▶ [WHAT IS BEING ASKED] Extract the lines that carry the string "Check" from the listing.

▶ [GIVEN ENTRIES]
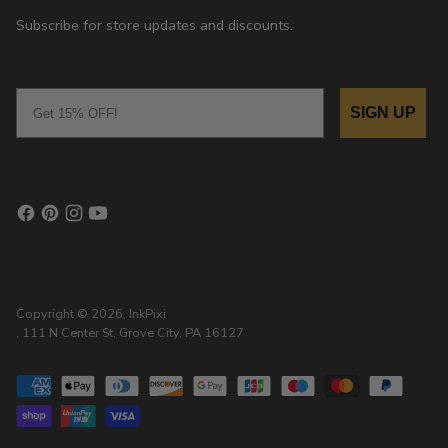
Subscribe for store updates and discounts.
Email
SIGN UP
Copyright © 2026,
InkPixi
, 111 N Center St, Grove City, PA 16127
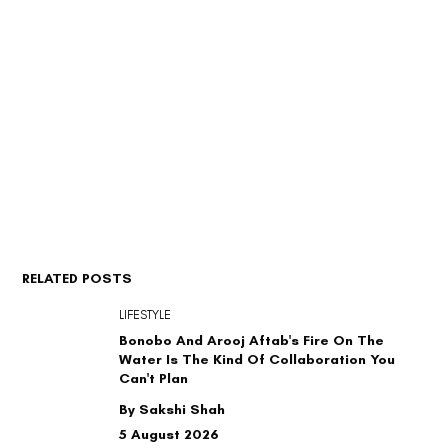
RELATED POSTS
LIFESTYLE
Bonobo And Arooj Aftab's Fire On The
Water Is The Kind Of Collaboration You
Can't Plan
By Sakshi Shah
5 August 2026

--

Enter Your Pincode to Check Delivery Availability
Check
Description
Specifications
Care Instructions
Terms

▶ [WRITTEN REPLY]
Enter Your Pincode to Check Delivery Availability
Check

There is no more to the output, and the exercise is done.